La cassazione sezione 4 con la sentenza numero 25830 del 15 giugno 2023 ha ribadito un criterio giurisprudenziale della Suprema Corte che nega il riconoscimento della continuazione in caso di omessa allegazione della sentenza di riferimento da parte della difesa.
La Suprema Corte ha stabilito che in tema di determinazione del trattamento sanzionatorio, ai fini della valutazione della continuazione cd. esterna nel giudizio di cognizione, l’imputato ha l’onere di allegare copia delle sentenze a tal fine rilevanti e non solo di indicarne gli estremi.
Si è precisato, al riguardo, che l’applicabilità anche al giudizio di cognizione della disposizione di cui all’art. 186 disp. att. cod. proc. pen., relativo alla fase di esecuzione, consentirebbe richieste dilatorie, determinerebbe allungamento dei tempi del processo di merito e impedirebbe la sospensione del termine di prescrizione dei reati.

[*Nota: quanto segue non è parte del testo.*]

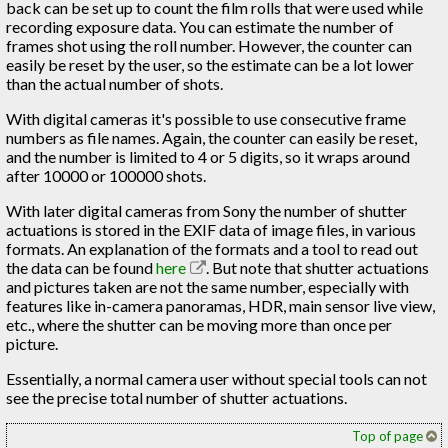
back can be set up to count the film rolls that were used while
recording exposure data. You can estimate the number of
frames shot using the roll number. However, the counter can
easily be reset by the user, so the estimate can be a lot lower
than the actual number of shots.
With digital cameras it's possible to use consecutive frame
numbers as file names. Again, the counter can easily be reset,
and the number is limited to 4 or 5 digits, so it wraps around
after 10000 or 100000 shots.
With later digital cameras from Sony the number of shutter
actuations is stored in the EXIF data of image files, in various
formats. An explanation of the formats and a tool to read out
the data can be found
here
. But note that shutter actuations
and pictures taken are not the same number, especially with
features like in-camera panoramas, HDR, main sensor live view,
etc., where the shutter can be moving more than once per
picture.
Essentially, a normal camera user without special tools can not
see the precise total number of shutter actuations.
Top of page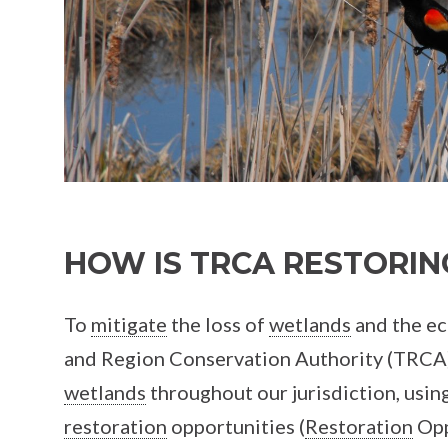
HOW IS TRCA RESTORI
To
mitigate
the loss of
wetlands
and the ec
and Region Conservation Authority (TRCA) 
wetlands
throughout our jurisdiction, usin
restoration
opportunities (
Restoration
Opp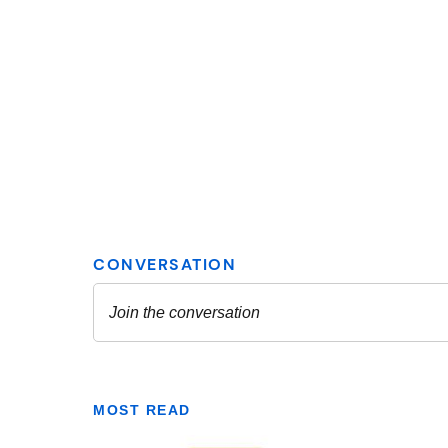
MOST READ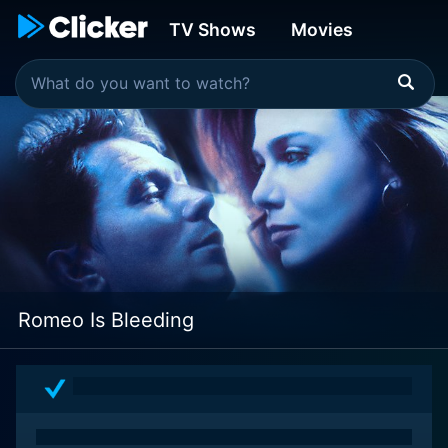
TV Shows
Movies
Romeo Is Bleeding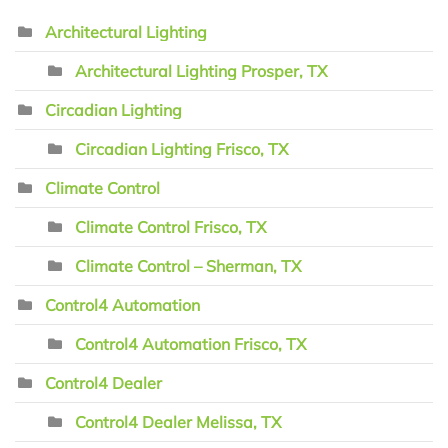
Architectural Lighting
Architectural Lighting Prosper, TX
Circadian Lighting
Circadian Lighting Frisco, TX
Climate Control
Climate Control Frisco, TX
Climate Control – Sherman, TX
Control4 Automation
Control4 Automation Frisco, TX
Control4 Dealer
Control4 Dealer Melissa, TX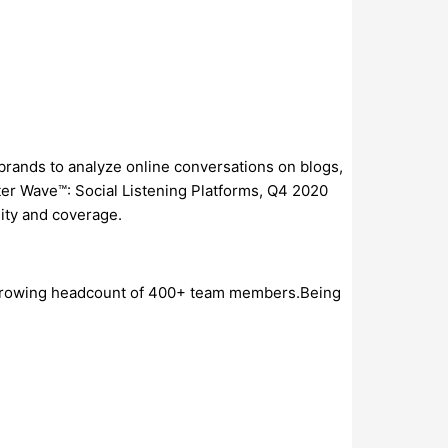
0 brands to analyze online conversations on blogs,
ter Wave™: Social Listening Platforms, Q4 2020
lity and coverage.
 a growing headcount of 400+ team members.Being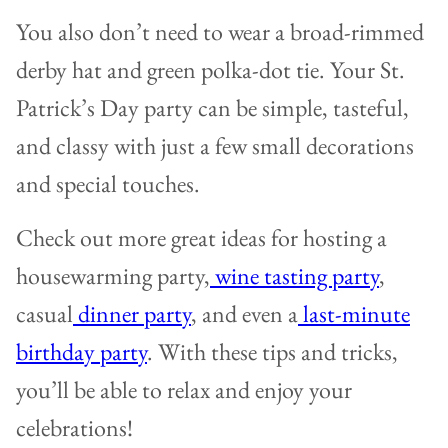
You also don’t need to wear a broad-rimmed
derby hat and green polka-dot tie. Your St.
Patrick’s Day party can be simple, tasteful,
and classy with just a few small decorations
and special touches.
Check out more great ideas for hosting a
housewarming party,
wine tasting party
,
casual
dinner party
, and even a
last-minute
birthday party
. With these tips and tricks,
you’ll be able to relax and enjoy your
celebrations!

Detto onere è dunque volto ad impedire richieste dilatorie e a garantire la celerità del rito, esigenze che, invece, non sussistono in fase esecutiva (Sez. 3, n. 41063 del 25/06/2019, Rv. 277977 – 01., Sez. 5, n. 10661 del 23/01/2023, Rv. 284291 – 01).
Che dire?
Richieste dilatorie e garanzia della celerità del rito?

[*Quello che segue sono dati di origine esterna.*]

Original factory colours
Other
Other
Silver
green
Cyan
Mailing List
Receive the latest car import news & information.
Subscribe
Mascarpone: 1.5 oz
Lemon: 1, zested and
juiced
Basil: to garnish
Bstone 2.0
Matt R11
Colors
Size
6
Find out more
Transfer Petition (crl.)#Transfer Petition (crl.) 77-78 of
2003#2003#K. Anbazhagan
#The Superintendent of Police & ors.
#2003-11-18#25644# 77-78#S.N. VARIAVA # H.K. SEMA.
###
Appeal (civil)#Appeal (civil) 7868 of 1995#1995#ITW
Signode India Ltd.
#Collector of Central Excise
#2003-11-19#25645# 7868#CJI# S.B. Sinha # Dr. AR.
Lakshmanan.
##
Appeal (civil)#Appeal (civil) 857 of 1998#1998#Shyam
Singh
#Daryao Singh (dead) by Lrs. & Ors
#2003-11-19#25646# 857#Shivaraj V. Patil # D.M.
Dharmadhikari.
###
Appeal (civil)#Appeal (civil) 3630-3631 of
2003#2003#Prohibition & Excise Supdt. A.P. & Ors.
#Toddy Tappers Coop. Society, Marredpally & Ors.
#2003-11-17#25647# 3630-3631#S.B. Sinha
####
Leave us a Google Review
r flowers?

In una fase di digitalizzazione del sistema giustizia appare un modo sbrigativo ed incoerente di non fare giustizia.
L’indicazione degli estremi della sentenza richiederebbe un semplice click da parte della cancelleria ma tutto ciò sembra scivolare via nell’indifferenza generale.
Queste sono le battaglie che dovrebbe combattere l’avvocatura.